From Mr D. F. Brint, MRPharmS

I refer to your report on needle and syringe exchange services and supply of citric acid sachets to drug abusers in Scotland (PJ, 29 March, p430). I assume that these articles are associated with the illegal possession and abuse of drugs which Parliament, in its wisdom, said may only lawfully be supplied on the order of a registered medical practitioner.

Aiding, abetting and condoning a breach of the law is not usually accepted as right conduct. I have read of pharmacists finding themselves in hot water for having, out of charity, given methadone an hour before the due time or to a non-registered messenger. And so it should be.
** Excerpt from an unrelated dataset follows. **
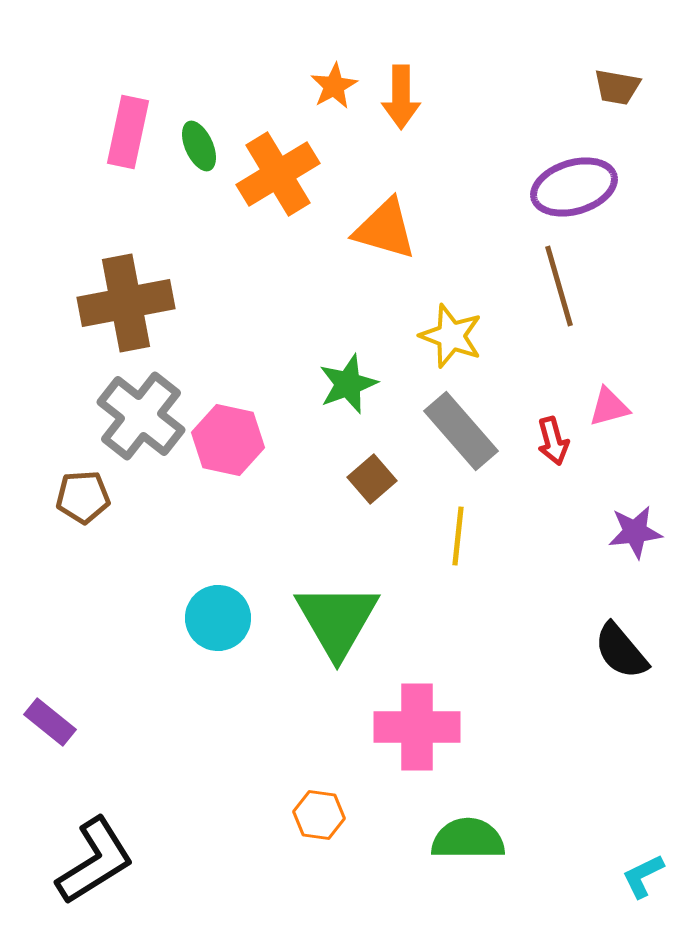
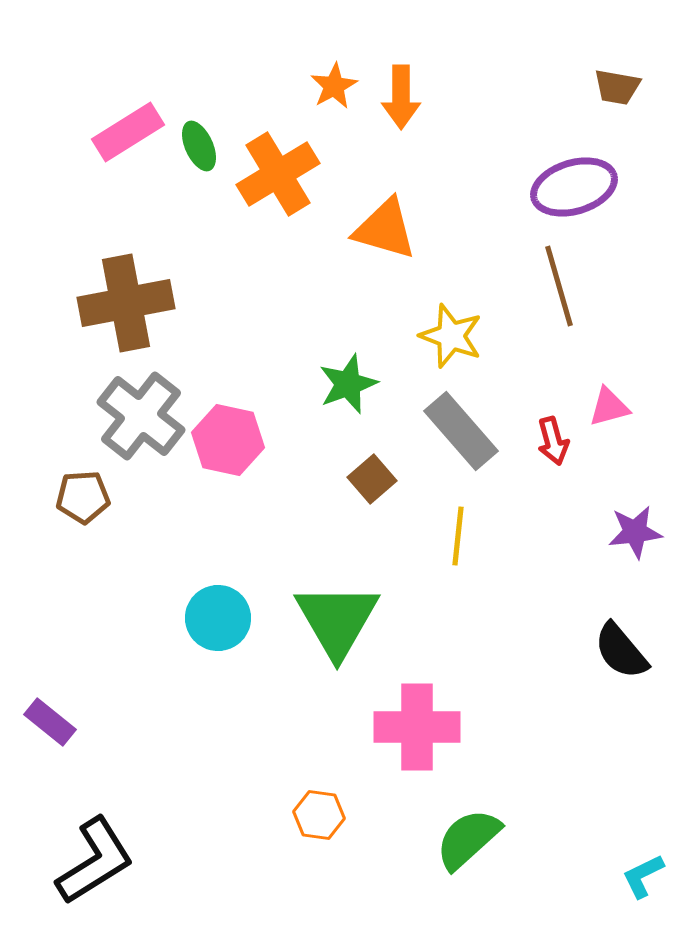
pink rectangle: rotated 46 degrees clockwise
green semicircle: rotated 42 degrees counterclockwise
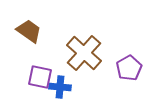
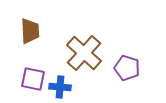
brown trapezoid: moved 1 px right; rotated 52 degrees clockwise
purple pentagon: moved 2 px left; rotated 25 degrees counterclockwise
purple square: moved 7 px left, 2 px down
The law is the law.

I am heartened that only 7 per cent of pharmacies in Glasgow participate in a scheme that does nothing for the public good and semi-legitimises an illegal form of self-harm.

These schemes were set up, together with methadone supply through pharmacies, because this is the cheapest way to pretend to deal with a social problem — a problem which would more effectively be dealt with by inpatient care, not on the streets with the connivance of professionals who should have a more defined view of their ethical responsibilities.

I do not expect that this note will have any effect on those who make policy in Government, but I do hope for a twinge of doubt each time a pharmacist hands out a packet of syringes or dispenses a bottle of methadone mixture — until, of course, Class A drugs can be openly bought and sold and we should no longer have to argue with our consciences.

Dennis Brint
Bristol


Only the state should supply drugs

From Mr D. P. O’Sullivan, MRPharmS

I would concur with Brian Price (PJ, 29 March, p438). The state (or its agents) should be the only legitimate supplier of any drug. It should not make philosophical distinctions between the intended use of the drug. This would allow the safe and hygienic supply of drugs (at National Health Service prices) and would be altogether more cost-effective than current methods of control. Severe penalties should remain for illegal supply, especially to minors.

However, until spinal transplants become a practical reality, it is unlikely that the inhabitants of the political and moral high ground will stop wasting the health and wealth of our nations in a rerun of prohibition.